When David Coveyou took over Coveyou Scenic Farm, which has been in his family for 150 years, he had ideas for ways to improve it. A trained electrical engineer, Coveyou wanted to create a farming business that demonstrates his family's strong commitment to people, health, and the community's food system.
He began by transitioning the farm's crops from unprofitable cereal grains to vegetables and small fruits that he sells directly to local residents, restaurants, retail stores, institutions, schools, and at his on-farm market.
Geothermally chilled produce coolers
In 2012, Coveyou had another idea. He wanted to install walk-in produce coolers to keep fruits and vegetables from his fields fresh in summer months prior to sale. When he shared his idea with other farmers, however, they warned Coveyou that running the coolers could cost as much as $1,000 a month.
© US Department of Energy
As an alternative, Coveyou decided to install a geothermal heat pump (GHP) system to chill three walk-in coolers that store produce. The system works by transferring heat out of the coolers all summer and storing the heat in the soil under Coveyou's parking lot.
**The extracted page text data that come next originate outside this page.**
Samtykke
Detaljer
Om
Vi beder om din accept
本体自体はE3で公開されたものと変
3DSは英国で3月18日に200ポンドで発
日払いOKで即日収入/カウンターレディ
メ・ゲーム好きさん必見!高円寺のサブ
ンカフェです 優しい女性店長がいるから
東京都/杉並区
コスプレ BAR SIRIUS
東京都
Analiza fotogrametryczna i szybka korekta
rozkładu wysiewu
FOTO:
This chills his coolers down to 35°F very cost-effectively. In the winter, the system switches to a low-level heating mode to keep the produce stored inside the coolers from freezing.
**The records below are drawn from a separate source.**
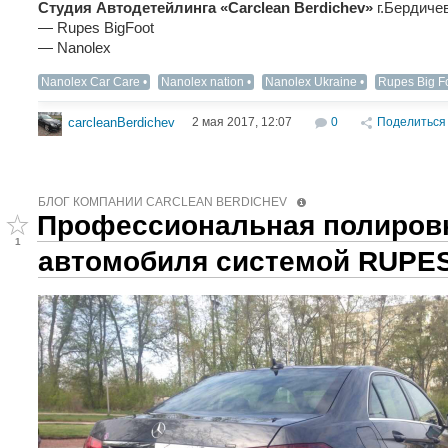
Студия Автодетейлинга «Carclean Berdichev»
г.Бердичев
— Rupes BigFoot
— Nanolex
Nanolex Car Care
Nanolex nation
Nanolex Ukraine
Rupes Big F
2 мая 2017, 12:07
0
Поделиться
carcleanBerdichev
БЛОГ КОМПАНИИ CARCLEAN BERDICHEV
Профессиональная полировк
1
автомобиля системой RUPES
Coveyou found it would be less expensive to configure the geothermal pipes horizontally, rather than boring through the ground vertically. His installer dug five 200-foot-long trenches seven feet beneath Coveyou's customer parking lot and laid two lines of horizontal piping four feet apart. To maximize heat transfer, he then covered this system with two feet of dirt and laid a second set of horizontal piping five feet below the surface. He connected both sets of piping to create a single closed-loop system.
An energy saver
Since it was installed, the heat pump system has worked well and costs around $100 per month during even the hottest summer periods.
According to Coveyou, "The magic sauce of the energy savings is that the geothermal heat pump transfers four to five times the thermal energy compared to what it uses in electricity to run." This means that the cost of operating the farm's produce cooling system is a fraction of what a conventional system would cost to operate.
Heated greenhouse floor nurtures seedlings
During the late winter, Coveyou Scenic Farm uses a greenhouse to grow plants, which are then transplanted to the fields in the spring.
After seeing how well the geothermal heat pump system worked to chill the farm's coolers, Coveyou in 2015 installed another geothermal heat pump to heat the 5,000-square-foot propagation greenhouse concrete floor. This system has four in-floor heat zones that contain a series of plastic tubes through which heated fluid circulates to keep the floor at the desired temperature.
Heat removed from the walk-in coolers in summer is stored in the ground below the parking lot for use when the propagation greenhouse needs extra heat in the winter and spring.
Despite being made of glass and having no insulation, the greenhouse is warm enough for plants to flourish during cold Michigan winters.
"I'm a big fan of geothermal. We use geothermal heat pumps not only because they draw from an abundant renewable energy source, but because geothermal is a smart business decision: It significantly lowers our energy costs! For small farms like ours, geothermal goes a long way toward keeping our budget in the black," said David Coveyou, Owner, Coveyou Scenic Farm.